Eli's Hospice Insider

Emergency Preparedness:

Medicare Considers Lightening Your Emergency Preparedness Load

Recent months’ string of natural disasters emphasize why EP changes matter.

Hospices used to seeing Medicare officials increase their regulatory workload may be pleased to see a proposal to do the opposite for once.

The hospice-specific proposals included in the rule are largely expected to provide insignificant relief (see Eli’s Hospice Insider, Vol. 11, No. 11). But the more general provisions attempting to lighten providers’ burden regarding emergency preparedness may actually make an appreciable difference for providers.

In the rule the Centers for Medicare & Medicaid Services published in the Sept. 20 Federal Register, CMS proposes eliminating or lightening a number of emergency preparedness requirements.

Foremost among the changes is the requirement to ease up on the annual training for an EP plan. For “outpatient providers,” which include hospices, “we propose to revise the requirement such that only one testing exercise is required annually,” CMS notes in the rule. That’s down from two exercises per year, notes the National Association for Home Care & Hospice.

Why? “We believe that conducting two testing exercises per year is overly burdensome as [outpatient] providers do not provide the same level of acuity or inpatient services for their patients,” CMS says in the rule.

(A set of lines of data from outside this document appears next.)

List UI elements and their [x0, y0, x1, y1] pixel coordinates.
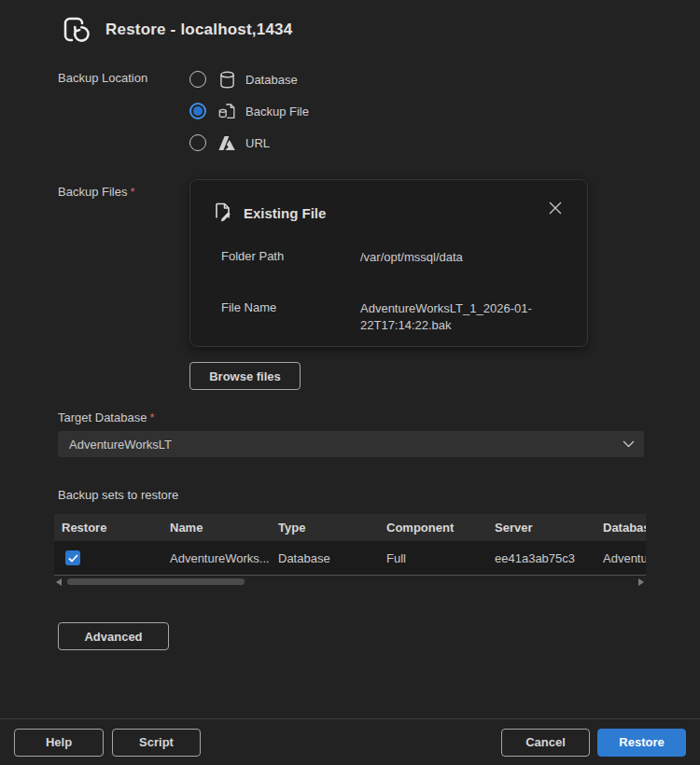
footer-right-buttons: Cancel Restore: [501, 729, 686, 757]
col-restore: Restore: [54, 521, 162, 535]
backup-location-row: Backup Location Database: [58, 63, 700, 159]
backup-file-icon: [217, 103, 237, 120]
cancel-button[interactable]: Cancel: [501, 729, 590, 757]
required-asterisk: *: [130, 185, 134, 199]
restore-database-icon: [56, 11, 93, 49]
name-cell: AdventureWorks...: [162, 551, 271, 565]
existing-file-card-header: Existing File: [213, 180, 565, 224]
col-server: Server: [487, 521, 595, 535]
backup-sets-title: Backup sets to restore: [58, 488, 700, 502]
footer-left-buttons: Help Script: [14, 729, 201, 757]
server-cell: ee41a3ab75c3: [487, 551, 595, 565]
scroll-left-arrow-icon[interactable]: [56, 578, 62, 586]
script-button[interactable]: Script: [112, 729, 201, 757]
radio-button[interactable]: [189, 71, 206, 88]
horizontal-scrollbar[interactable]: [54, 575, 646, 587]
component-cell: Full: [379, 551, 487, 565]
existing-file-card: Existing File Folder Path /var/opt/mssql…: [189, 179, 588, 347]
file-edit-icon: [213, 202, 232, 224]
col-type: Type: [271, 521, 379, 535]
restore-checkbox-checked[interactable]: [65, 550, 80, 565]
folder-path-field: Folder Path /var/opt/mssql/data: [221, 249, 565, 266]
folder-path-label: Folder Path: [221, 249, 360, 266]
radio-button-selected[interactable]: [189, 103, 206, 119]
file-name-value: AdventureWorksLT_1_2026-01-22T17:14:22.b…: [360, 300, 542, 334]
existing-file-title: Existing File: [244, 205, 326, 221]
backup-files-row: Backup Files* Existing File: [58, 179, 700, 390]
browse-files-button[interactable]: Browse files: [189, 362, 301, 390]
target-database-value: AdventureWorksLT: [69, 438, 623, 452]
scroll-right-arrow-icon[interactable]: [638, 578, 644, 586]
dialog-header: Restore - localhost,1434: [0, 0, 700, 49]
restore-button[interactable]: Restore: [597, 729, 686, 757]
database-cell: Adventu: [595, 551, 646, 565]
database-icon: [217, 71, 237, 89]
backup-files-area: Existing File Folder Path /var/opt/mssql…: [189, 179, 588, 390]
col-database: Database: [595, 521, 646, 535]
file-name-label: File Name: [221, 300, 360, 334]
restore-cell: [54, 550, 162, 565]
backup-files-label: Backup Files*: [58, 179, 189, 390]
target-database-dropdown[interactable]: AdventureWorksLT: [58, 431, 644, 457]
radio-option-backup-file[interactable]: Backup File: [189, 95, 309, 127]
scrollbar-thumb[interactable]: [67, 578, 245, 585]
target-database-label: Target Database*: [58, 410, 700, 424]
radio-button[interactable]: [189, 134, 206, 151]
azure-icon: [217, 135, 237, 151]
col-component: Component: [379, 521, 487, 535]
radio-option-url[interactable]: URL: [189, 127, 309, 159]
radio-label: Backup File: [245, 104, 309, 118]
restore-dialog: Restore - localhost,1434 Backup Location…: [0, 0, 700, 765]
backup-location-radio-group: Database Backup File: [189, 63, 309, 159]
backup-sets-table: Restore Name Type Component Server Datab…: [54, 514, 646, 575]
radio-option-database[interactable]: Database: [189, 63, 309, 95]
advanced-button[interactable]: Advanced: [58, 622, 169, 650]
close-icon[interactable]: [548, 201, 563, 216]
help-button[interactable]: Help: [14, 729, 104, 757]
backup-location-label: Backup Location: [58, 63, 189, 159]
dialog-footer: Help Script Cancel Restore: [0, 718, 700, 765]
radio-label: Database: [245, 73, 298, 87]
table-header-row: Restore Name Type Component Server Datab…: [54, 514, 646, 541]
page-title: Restore - localhost,1434: [105, 21, 292, 39]
col-name: Name: [162, 521, 271, 535]
required-asterisk: *: [149, 410, 154, 424]
radio-label: URL: [245, 136, 270, 150]
folder-path-value: /var/opt/mssql/data: [360, 249, 542, 266]
backup-sets-section: Backup sets to restore Restore Name Type…: [58, 488, 700, 587]
table-row[interactable]: AdventureWorks... Database Full ee41a3ab…: [54, 541, 646, 575]
type-cell: Database: [271, 551, 379, 565]
target-database-section: Target Database* AdventureWorksLT: [58, 410, 700, 457]
chevron-down-icon: [623, 440, 635, 448]
file-name-field: File Name AdventureWorksLT_1_2026-01-22T…: [221, 300, 565, 334]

Requirements for the type of exercise will also ease under the proposal, as CMS expands the options. The annual exercise “may be either one community-based full-scale exercise, if available, or an individual facility-based functional exercise,” CMS continues. “Every other year and in the opposite years, these providers may chose the testing exercise of their choice which may include a community-based full-scale exercise, if available, a facility-based functional exercise, a drill, or a tabletop exercise or workshop that includes a group discussion led by a facilitator.”

In the fact sheet, CMS emphasizes that “we continually assess our Emergency Preparedness policies to ensure that facilities maintain access to services during emergencies, provide safety for patients, safeguard human resources, maintain business continuity and protect physical resources. This proposed rule will continue to ensure that these expectation are met. At the same time we are proposing to reduce the complexity of the requirements to ensure that providers are spending more time and resources on actual patient care.”

The proposed changes “will allow facilities to modernize their testing to use innovative methods such as desktop drills and simulations,” CMS adds in the fact sheet.

CMS also proposes a number of other EP changes (see more details in a future issue of Eli’s Hospice Insider).

Different: Inpatient hospices would have to abide by the training requirements for providers of inpatient services. CMS would still require them to have two training exercises per year — one full scale community exercise, and one “done through various innovative methods such as simulations, desk top exercises, workshops or other methods,” according to the fact sheet.

NAHC expects the proposed EP changes “to genuinely reduce regulatory burdens for both home health and hospice,” cheers the trade group’s Theresa Forster. However, NAHC is examining the proposals carefully and soliciting input to make sure they “maintain an appropriate balance between the burden reduction and sufficient safeguards,” Forster tells Eli.

Note: The rule is at www.gpo.gov/fdsys/pkg/FR-2018-09-20/pdf/2018-19599.pdf.